Writing it was a lengthy and at times frustrating process, due to the huge range of ideas, topics, backgrounds and knowledge of the author team. That is also what gives this review its strength, of course, as we have genuine experts in multiple areas of modelling and data analysis, covering a huge range of time scales and techniques, and the different perspectives meant we gave each other quite a workout in testing the robustness of our approaches and ideas. During the 4 year process we had regular videoconferences, typically 9pm UK time, being 6am for Japan, 10am in Australia and afternoon for the continental USA. Luckily we had an 8-9h gap in the global spread so no-one actually had to get up in the middle of the night each time! We also had a single major writing meeting in Edinburgh in summer 2018 which almost all the main authors were able to attend in person, and a handful of "meet-ups of opportunity" when subsets happened to go to other conferences. In all, it was good practice for the new normal that we are enjoying due to COVID.
The peer review was probably the most extensive I’ve experienced, with something like 10 sets of comments – this was something we were all keen on, as we suspected it would be beyond the compass of just the usual 2-3 people. Comments were basically encouraging but gave us quite a lot to work on and in fact we reorganised the paper substantially for the better resulting in the 2nd set of reviews being very positive. Finally got it done a couple of months ago and it was accepted subject to very minor corrections (which were mostly things we had spotted ourselves, in fact).
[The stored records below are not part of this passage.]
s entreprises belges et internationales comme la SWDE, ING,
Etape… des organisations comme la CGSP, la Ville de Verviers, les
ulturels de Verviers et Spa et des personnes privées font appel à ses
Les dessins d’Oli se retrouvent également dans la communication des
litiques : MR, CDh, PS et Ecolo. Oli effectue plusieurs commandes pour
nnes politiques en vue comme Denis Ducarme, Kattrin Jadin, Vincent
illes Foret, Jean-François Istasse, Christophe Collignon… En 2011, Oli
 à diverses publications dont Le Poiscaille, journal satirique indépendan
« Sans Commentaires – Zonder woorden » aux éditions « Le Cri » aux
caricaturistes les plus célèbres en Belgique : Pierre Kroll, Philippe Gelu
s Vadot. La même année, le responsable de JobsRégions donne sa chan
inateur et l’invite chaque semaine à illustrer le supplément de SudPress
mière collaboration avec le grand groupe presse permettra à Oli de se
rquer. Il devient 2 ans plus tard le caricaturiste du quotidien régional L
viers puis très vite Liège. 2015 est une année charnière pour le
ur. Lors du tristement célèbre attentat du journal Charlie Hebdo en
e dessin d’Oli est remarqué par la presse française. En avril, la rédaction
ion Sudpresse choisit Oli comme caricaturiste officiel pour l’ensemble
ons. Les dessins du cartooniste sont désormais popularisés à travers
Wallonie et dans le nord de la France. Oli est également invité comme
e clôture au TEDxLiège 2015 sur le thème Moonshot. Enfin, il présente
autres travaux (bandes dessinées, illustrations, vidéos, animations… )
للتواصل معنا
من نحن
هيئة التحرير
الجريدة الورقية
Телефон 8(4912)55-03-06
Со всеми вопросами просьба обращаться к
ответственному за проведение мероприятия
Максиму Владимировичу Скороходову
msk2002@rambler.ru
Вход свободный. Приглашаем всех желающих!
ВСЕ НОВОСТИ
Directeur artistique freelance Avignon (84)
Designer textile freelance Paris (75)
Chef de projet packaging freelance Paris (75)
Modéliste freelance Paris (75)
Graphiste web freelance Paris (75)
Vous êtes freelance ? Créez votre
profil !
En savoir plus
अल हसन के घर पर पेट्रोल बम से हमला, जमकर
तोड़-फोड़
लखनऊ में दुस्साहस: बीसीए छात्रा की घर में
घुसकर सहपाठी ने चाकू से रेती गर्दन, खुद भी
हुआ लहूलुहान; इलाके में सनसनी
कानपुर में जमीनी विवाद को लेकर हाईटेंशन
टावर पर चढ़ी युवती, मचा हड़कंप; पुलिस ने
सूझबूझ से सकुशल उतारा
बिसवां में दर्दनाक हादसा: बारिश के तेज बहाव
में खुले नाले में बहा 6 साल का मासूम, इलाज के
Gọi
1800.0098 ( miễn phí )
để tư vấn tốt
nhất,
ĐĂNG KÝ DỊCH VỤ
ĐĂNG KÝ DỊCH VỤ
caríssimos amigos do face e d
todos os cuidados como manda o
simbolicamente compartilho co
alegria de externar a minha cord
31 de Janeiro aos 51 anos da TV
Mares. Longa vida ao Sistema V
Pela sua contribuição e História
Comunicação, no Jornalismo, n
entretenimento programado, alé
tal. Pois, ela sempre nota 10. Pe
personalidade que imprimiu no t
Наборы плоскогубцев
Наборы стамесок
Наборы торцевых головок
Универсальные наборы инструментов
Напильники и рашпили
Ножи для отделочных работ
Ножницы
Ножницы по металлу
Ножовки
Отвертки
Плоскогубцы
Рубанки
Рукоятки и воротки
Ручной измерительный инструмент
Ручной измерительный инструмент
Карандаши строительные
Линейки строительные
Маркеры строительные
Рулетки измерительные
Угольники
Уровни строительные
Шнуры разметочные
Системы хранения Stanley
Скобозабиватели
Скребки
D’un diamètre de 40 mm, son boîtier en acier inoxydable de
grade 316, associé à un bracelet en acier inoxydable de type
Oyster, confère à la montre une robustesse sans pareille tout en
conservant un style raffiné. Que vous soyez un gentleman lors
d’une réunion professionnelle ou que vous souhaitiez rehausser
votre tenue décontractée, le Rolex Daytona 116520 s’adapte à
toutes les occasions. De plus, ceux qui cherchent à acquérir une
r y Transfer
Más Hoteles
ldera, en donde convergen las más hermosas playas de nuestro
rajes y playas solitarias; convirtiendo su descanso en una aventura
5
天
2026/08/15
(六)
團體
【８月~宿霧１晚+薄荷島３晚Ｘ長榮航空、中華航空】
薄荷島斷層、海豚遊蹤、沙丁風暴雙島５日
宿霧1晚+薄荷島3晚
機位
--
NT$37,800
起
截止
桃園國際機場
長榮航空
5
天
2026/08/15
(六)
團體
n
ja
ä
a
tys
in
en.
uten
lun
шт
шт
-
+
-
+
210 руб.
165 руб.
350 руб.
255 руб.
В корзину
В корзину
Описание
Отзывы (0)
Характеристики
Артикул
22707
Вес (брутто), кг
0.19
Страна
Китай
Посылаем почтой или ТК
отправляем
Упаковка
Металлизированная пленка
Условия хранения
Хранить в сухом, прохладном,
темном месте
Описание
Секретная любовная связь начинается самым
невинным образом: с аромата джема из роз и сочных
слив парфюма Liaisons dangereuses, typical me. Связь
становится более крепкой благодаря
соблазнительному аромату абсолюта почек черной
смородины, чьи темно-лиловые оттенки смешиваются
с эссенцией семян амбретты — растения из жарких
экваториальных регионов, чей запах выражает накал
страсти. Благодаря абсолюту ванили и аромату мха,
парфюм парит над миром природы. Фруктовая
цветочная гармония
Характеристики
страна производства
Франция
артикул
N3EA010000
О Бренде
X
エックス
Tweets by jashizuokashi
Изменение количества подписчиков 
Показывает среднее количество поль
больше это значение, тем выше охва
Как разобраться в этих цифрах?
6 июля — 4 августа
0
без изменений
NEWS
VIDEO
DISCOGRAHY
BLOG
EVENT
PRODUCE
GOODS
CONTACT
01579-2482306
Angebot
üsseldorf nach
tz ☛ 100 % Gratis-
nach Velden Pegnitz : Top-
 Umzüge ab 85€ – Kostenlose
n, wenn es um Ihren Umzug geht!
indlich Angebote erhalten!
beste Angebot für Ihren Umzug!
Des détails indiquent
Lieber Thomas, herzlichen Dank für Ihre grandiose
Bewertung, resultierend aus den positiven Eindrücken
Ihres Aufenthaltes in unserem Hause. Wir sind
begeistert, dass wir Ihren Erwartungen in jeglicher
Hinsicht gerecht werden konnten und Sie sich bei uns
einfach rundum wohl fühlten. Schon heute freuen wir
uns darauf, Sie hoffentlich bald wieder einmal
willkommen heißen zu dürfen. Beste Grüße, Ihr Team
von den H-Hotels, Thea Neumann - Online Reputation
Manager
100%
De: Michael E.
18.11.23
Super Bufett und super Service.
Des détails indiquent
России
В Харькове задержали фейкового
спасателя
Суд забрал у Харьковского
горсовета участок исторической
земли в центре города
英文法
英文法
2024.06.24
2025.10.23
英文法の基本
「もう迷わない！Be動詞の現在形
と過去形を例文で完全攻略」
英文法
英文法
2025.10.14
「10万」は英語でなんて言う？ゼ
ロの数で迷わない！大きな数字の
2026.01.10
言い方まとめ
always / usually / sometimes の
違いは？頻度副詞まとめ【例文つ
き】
The new paper has now been published, actually I’m not entirely sure it is up yet (minor snafu on the embargo timing) but anyone who needs an urgent look can find it here. I may write more on the details if pressed, but for now here is a quick peek at the main results:
The "baseline" calculation is what we get from putting together all the evidence, with a resulting 2.6-3.9C "likely" range. The coloured curves are various sensitivity tests, with the purple line at the top defined as the range from the lowest 17th percentile, and the highest 83rd percentile, across these tests. This isn’t really a probability range and doesn’t correspond to any particular calculation.
1 comment:
Thanks!
166 pages of good reading. I've but skimmed the paleo section so far, and will likely learn a lot.